Today, I left Qingdao for Weifang to take a job. My roommate Tianqi showed great reluctance to part with me. We had a wonderful time living together for about nearly ten months. We had created a happy memory. But life goes on and I need to embrace the new to let myself grow up which is necessary but bitter. Everything went smoothly: the working environment was good and my colleague were nice. The DiDi driver was very warm-hearted. He said that there was nothing interesting here. Fortunately, I came here not for fun.
I had a very sad dream tonight in which I lost my chance to go to my graduate school for a minor mistake making by myself. I was awake in the middle of my dream by the thought that I would have nowhere to go. I think it is a kind of feeling of insecurity. After all, I have suffered a lot in the past year.
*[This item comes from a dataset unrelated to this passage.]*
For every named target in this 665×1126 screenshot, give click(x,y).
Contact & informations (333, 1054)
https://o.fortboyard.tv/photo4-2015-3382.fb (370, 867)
The first day that I teached students was very tiring. My throat was very sore. Apart from that, I had a tight schedule because I hadn't prepared for the eight-hour lesson. Being a teacher is a new experience for me. But I told myself that nothing was difficult for me and I could handle it. I ate meat today because the dinner was dumplings. After all one of my favorite food is dumplings. In a word, it was extremely busy today. What's worse, tomorrow it is the same schedule and I need to get up early. I gradually find out that I have become more peaceful. If I have inner peace, I will always find an oasis no matter where I go. In other words, everything depends on me. I am a fearless person and I do not fear any authorities.